Pypi and Prejudice: A Dependency Confusion Love Story
Featuring typos, package takeovers, and a man who should be watching Bluey with his kids instead of registering fake Python packages.
TL;DR: find non-existent packages before CI does; block unknown names with a pre-commit and prefer a private index first.
awk -F'[#= ]' '{print $1}' requirements.txt | rg -v '^$' | pyspi
Use it: https://github.com/cybercdh/pyspi
The package was called py-sqllite3. Two Ls. One reality check. Nestled in a very serious project with badges and sponsors and everything. Normal adults report the typo and go to bed. I wrote a tool and then registered the typo so I could prove the point and then go to bed slightly smug.
Meet Nate. Nate types fast, lints hard, and, once, typed an extra L. Builds are obedient golden retrievers: you throw a package name and they bring back whatever smells right first. If there’s a public package matching your private one—or a typo someone squats—your CI will install it with the innocence of a Disney protagonist.
I built pyspi for this exact 2am gremlin energy: you hand it names, it asks PyPI if they exist, and then it tells you “nope” in a helpful tone.
Quick win:
# audit a requirements file for ghosts
awk -F'[#= ]' '{print $1}' requirements.txt | rg -v '^$' | pyspi
If you don’t want new tools: PyPI has a JSON API. Bring your own curl.
pkg=py-sqllite3
name=$(curl -sS https://pypi.org/pypi/$pkg/json | jq -r '.info.name' 2>/dev/null || echo "")
test "$name" = "null" -o -z "$name" && echo "$pkg: NOT_FOUND" || echo "$pkg: $name"
Dependency confusion in one paragraph: you meant “deliver to the private loading bay,” but the courier saw a public door with the same label and dropped your parcel there instead. Now your app depends on a box of rocks named py-sqllite3.
My harmless PoC looked like this:
# setup.py (retired)
from setuptools import setup
setup(
name='py-sqllite3', version='0.0.0', py_modules=['noop'],
install_requires=[],
)
# noop.py
print("[py-sqllite3] You installed a typo. Please use 'pysqlite3'.")
Someone installed it. Probably Nate. Maybe his CI. I unpublished, disclosed, and drank water like a responsible adult.

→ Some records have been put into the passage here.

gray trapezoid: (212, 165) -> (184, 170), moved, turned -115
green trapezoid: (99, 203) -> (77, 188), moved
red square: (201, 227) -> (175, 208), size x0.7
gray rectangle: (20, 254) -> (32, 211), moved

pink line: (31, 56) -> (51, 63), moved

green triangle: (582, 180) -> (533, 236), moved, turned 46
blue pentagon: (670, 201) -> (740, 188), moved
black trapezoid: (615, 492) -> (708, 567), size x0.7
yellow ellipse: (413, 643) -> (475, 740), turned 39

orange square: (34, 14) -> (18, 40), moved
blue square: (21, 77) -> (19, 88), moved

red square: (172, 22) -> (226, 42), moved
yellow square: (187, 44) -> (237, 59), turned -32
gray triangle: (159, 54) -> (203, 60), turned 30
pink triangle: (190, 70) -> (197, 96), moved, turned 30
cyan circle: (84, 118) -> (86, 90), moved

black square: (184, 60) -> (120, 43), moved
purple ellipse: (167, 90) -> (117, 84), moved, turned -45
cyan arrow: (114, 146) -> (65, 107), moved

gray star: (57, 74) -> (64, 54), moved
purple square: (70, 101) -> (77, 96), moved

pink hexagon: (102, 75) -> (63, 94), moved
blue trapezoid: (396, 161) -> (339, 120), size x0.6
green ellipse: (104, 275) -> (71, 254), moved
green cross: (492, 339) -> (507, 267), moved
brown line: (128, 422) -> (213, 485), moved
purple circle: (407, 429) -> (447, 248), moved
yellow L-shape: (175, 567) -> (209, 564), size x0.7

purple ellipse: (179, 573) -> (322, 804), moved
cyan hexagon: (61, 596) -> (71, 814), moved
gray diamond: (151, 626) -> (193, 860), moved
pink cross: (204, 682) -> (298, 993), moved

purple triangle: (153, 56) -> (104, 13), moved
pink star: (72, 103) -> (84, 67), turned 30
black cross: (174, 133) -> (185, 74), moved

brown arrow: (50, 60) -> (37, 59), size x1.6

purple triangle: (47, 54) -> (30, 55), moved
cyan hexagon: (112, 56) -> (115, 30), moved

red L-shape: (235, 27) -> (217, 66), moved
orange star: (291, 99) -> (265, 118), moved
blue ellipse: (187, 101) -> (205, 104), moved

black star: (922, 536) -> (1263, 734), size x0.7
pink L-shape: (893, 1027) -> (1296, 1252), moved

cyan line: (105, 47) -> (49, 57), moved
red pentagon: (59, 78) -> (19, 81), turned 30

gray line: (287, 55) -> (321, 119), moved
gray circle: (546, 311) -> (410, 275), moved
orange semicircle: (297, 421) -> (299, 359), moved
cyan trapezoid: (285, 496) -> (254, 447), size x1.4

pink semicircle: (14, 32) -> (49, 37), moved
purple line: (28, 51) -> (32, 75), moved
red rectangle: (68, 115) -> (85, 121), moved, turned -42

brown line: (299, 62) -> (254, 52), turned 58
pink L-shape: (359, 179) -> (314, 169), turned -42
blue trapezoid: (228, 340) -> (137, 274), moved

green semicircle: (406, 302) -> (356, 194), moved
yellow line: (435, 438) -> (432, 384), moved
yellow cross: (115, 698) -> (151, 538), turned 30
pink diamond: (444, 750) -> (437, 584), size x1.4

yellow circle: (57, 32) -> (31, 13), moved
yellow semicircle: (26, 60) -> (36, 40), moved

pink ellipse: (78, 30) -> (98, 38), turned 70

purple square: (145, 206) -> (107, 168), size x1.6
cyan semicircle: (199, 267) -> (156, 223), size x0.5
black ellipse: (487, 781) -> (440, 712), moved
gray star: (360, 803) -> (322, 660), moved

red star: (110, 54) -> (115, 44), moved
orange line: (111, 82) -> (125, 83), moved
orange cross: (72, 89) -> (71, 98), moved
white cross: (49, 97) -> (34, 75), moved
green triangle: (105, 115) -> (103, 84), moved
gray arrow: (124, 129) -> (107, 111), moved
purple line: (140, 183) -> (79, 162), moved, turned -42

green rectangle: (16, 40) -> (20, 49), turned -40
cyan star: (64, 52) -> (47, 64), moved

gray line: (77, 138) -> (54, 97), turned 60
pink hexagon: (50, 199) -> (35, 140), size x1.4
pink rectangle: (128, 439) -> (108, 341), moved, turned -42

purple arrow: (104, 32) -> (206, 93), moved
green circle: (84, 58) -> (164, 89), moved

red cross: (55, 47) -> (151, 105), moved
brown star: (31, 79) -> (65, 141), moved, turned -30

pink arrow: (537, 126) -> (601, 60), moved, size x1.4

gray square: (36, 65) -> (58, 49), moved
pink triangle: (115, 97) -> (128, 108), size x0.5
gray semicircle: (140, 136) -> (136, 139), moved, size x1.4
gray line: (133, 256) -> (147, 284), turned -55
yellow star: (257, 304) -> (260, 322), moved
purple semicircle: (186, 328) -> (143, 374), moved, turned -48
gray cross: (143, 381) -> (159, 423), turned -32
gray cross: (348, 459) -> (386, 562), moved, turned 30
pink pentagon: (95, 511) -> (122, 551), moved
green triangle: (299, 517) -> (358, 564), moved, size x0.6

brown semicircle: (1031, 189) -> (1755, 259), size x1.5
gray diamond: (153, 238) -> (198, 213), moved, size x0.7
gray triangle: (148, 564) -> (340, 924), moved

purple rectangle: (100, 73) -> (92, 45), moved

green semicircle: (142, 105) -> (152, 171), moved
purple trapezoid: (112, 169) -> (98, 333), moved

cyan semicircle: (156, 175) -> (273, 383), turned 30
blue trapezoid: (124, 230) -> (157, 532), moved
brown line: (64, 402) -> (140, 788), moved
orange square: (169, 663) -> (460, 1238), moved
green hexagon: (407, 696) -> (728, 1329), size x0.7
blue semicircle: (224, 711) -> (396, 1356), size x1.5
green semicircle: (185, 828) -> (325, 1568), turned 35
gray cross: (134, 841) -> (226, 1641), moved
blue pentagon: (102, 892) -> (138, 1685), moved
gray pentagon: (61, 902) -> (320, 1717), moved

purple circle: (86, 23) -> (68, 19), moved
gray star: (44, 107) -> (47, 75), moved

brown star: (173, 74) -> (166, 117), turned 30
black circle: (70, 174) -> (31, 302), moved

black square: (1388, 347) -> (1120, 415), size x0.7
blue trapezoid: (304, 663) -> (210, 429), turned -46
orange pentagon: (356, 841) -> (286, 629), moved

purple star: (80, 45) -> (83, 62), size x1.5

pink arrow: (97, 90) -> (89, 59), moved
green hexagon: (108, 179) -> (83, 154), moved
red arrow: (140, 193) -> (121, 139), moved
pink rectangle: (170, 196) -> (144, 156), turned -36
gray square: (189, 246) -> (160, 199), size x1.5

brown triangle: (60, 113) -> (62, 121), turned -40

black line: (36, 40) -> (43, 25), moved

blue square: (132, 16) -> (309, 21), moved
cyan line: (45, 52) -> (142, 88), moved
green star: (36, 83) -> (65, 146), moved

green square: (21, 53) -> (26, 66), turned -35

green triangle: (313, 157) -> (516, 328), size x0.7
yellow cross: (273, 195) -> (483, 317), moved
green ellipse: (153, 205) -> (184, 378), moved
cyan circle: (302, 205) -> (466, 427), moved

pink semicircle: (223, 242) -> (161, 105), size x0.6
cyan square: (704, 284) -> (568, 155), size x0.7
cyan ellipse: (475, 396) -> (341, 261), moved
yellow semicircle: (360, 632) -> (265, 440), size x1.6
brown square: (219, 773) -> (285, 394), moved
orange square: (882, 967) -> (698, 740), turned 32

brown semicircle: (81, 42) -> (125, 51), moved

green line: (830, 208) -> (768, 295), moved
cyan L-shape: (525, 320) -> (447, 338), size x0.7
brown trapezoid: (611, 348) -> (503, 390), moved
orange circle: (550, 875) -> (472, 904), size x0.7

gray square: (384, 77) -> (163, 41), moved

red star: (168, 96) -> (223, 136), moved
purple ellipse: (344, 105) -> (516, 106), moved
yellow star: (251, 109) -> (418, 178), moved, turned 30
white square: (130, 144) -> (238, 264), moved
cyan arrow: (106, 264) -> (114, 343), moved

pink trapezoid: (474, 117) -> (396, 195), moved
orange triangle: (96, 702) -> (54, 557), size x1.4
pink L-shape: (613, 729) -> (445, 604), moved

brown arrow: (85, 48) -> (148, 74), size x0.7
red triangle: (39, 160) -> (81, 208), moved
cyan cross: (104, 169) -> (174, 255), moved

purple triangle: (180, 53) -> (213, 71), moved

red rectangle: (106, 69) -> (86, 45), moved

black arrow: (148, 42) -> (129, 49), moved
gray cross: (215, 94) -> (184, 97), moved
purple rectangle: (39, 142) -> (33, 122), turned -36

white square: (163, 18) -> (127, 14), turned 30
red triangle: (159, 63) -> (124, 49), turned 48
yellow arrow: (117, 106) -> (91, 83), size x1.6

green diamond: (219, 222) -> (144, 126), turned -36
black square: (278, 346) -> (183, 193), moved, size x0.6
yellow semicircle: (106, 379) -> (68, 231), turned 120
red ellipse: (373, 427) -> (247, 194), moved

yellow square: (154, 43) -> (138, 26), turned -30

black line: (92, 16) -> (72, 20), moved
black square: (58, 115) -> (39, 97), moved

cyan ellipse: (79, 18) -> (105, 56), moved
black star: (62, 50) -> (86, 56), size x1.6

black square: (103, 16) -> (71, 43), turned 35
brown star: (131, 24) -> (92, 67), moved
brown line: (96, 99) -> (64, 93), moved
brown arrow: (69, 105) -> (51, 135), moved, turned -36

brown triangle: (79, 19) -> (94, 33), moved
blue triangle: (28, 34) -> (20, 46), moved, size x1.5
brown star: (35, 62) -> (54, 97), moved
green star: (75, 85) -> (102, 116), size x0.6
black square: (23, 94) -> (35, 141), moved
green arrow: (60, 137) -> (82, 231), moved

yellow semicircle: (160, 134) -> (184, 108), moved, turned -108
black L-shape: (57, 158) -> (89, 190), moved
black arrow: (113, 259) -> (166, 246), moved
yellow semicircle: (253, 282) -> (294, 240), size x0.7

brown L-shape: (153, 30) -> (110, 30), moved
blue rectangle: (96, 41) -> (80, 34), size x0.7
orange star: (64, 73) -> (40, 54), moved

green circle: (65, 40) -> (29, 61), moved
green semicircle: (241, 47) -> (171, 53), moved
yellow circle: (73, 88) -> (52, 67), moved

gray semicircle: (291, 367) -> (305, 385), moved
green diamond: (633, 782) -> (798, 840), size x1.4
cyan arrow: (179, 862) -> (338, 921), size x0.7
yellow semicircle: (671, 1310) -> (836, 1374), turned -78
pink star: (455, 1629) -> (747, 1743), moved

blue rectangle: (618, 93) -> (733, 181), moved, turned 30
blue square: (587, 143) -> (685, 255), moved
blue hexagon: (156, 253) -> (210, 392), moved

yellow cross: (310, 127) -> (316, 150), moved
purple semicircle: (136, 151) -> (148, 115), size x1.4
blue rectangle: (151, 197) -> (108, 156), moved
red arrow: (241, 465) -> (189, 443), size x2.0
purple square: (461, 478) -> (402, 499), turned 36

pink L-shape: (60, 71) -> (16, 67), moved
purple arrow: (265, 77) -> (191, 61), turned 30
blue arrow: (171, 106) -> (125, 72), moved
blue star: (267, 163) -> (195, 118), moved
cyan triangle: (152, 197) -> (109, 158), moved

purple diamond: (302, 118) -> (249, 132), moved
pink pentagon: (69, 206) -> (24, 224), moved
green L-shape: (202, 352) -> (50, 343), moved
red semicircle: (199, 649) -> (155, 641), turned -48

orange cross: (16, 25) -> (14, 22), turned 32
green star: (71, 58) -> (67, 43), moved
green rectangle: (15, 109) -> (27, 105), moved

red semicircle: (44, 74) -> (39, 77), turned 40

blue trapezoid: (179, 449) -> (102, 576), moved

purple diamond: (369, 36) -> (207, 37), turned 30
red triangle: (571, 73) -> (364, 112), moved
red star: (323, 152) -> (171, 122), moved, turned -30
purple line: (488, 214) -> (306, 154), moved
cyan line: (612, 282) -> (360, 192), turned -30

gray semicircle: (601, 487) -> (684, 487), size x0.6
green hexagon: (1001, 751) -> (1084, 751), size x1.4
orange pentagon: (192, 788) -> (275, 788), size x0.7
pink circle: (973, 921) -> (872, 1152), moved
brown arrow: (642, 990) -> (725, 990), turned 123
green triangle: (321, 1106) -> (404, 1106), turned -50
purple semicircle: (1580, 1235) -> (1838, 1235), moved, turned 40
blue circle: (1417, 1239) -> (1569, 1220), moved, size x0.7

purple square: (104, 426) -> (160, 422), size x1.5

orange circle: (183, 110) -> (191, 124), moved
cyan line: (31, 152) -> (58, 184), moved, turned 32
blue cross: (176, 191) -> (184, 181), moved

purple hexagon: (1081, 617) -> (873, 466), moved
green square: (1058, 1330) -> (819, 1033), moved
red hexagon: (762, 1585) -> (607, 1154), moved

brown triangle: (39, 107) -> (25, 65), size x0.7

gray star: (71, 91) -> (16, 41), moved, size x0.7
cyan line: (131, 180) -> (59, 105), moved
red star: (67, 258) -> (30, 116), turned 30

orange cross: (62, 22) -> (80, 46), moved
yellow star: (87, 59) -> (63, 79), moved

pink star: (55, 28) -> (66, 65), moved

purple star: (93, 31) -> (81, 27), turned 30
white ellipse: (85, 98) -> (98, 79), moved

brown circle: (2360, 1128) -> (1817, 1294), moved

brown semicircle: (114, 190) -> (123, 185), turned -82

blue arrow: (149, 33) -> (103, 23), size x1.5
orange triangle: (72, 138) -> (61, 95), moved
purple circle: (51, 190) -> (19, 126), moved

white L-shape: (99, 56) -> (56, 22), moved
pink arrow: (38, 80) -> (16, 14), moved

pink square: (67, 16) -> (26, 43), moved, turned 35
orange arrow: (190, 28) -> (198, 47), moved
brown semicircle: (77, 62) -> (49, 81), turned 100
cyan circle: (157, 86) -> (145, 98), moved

Take-home practices that make future-you sleep:
- Lock with hashes:
pip-compile --generate-hashesorpip install --require-hashes -r requirements.txt. - Pre-commit guard: block unknown names.
# .pre-commit-config.yaml
- repo: local
hooks:
- id: pypi-exists
name: Disallow unknown PyPI packages
entry: bash -c 'awk -F"[#= ]" "{print $1}" requirements.txt | rg -v "^$" | while read p; do curl -fsS https://pypi.org/pypi/$p/json >/dev/null || { echo "unknown: $p"; exit 1; }; done'
language: system
- Audit:
pip-auditoruv pip checkfor vulnerability and resolution sanity. - Namespacing: private indexes first; use
pip.confwith--index-urland--extra-index-urlordering so “private wins”.
# pip.conf
[global]
index-url = https://pypi.mycorp.local/simple
extra-index-url = https://pypi.org/simple
And yes, use pyspi when you’re triaging a stray requirements.txt from the wilderness. It’s faster than arguing with Nate about whether “it worked on my machine.”
Moral: the difference between “solid supply chain” and “lol, oops” is one letter and two guardrails. Choose both.
Copy me:
# Minimal audit + fix sketch
awk -F'[#= ]' '{print $1}' requirements.txt | rg -v '^$' | pyspi | tee missing.txt
git grep -nF "py-sqllite3" | tee todo-fixes.txt
Report snippet (to maintainer or internal team):
Title: Non-existent package referenced in requirements (dependency confusion risk)
Repo: org/repo
Package(s): py-sqllite3 (NOT_FOUND on PyPI)
Evidence:
- pyspi/JSON query indicates package does not exist
Impact: Public registration could cause CI to install attacker-controlled package.
Recommended fix: Correct package name (e.g., pysqlite3), lock with hashes, and prefer private index first in pip.conf.
Actions taken: No package registration or exploitation; disclosure only.